If the statistics provided by Indian Green Building Council is an indication ‘Net Zero Buildings’ are making some headway in India. According to IGBC’s Annual Review report, till now, more than 10 corporates have committed to make their buildings Net Zero Energy in near future. About 1,55,984-sq.m of built-up area of different types of buildings including corporate offices, IT/ITES buildings, factory buildings and warehouse are in the process of implementing Net Zero Energy concept and 6 projects have already achieved the status of Net Zero Energy Buildings, says IGBC’s Annual Review report.

Both technical advances and government policies should be able to ensure that appliances and lighting consume less energy. In advanced economies, nearly 80% of the appliances and air conditioners used by 2025 will be the most energy efficient ones and this ratio will become 100% by 2050. Unlike advanced economies, emerging markets and developing economies will require several policy initiatives by the government in next ten years to achieve this target by 2050. The share of electricity in energy consumption in buildings is expected to rise from 33% in 2020 to around two‐thirds in 2050 in the NZE, with many buildings incorporating decentralised electricity generation using local solar PV panels, battery storage and EV chargers.
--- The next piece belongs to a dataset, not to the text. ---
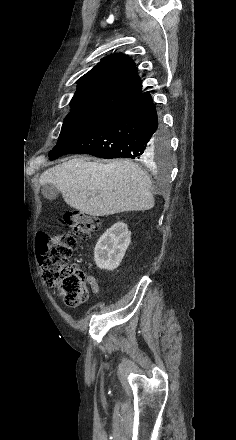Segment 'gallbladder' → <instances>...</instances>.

Thus, we have an uphill task ahead on which actions are needed on war footing. In fact, government decisions and policy actions are crucial for achieving these targets. Actions are needed on several fronts like energy codes and standards for buildings, fossil fuel phase out, use of low‐carbon gases, acceleration of retrofits and financial incentives to encourage investment in building sector energy transitions.  This requires governments to act before 2025 to ensure that zero‐carbon‐ready  compliant building energy codes are implemented by 2030 at the latest. Making zero‐carbon‐ready building retrofits a central pillar of economic recovery strategies in  the post Covid environment is  an ideal way to  jumpstart  progress  towards  a  zero‐emissions building sector.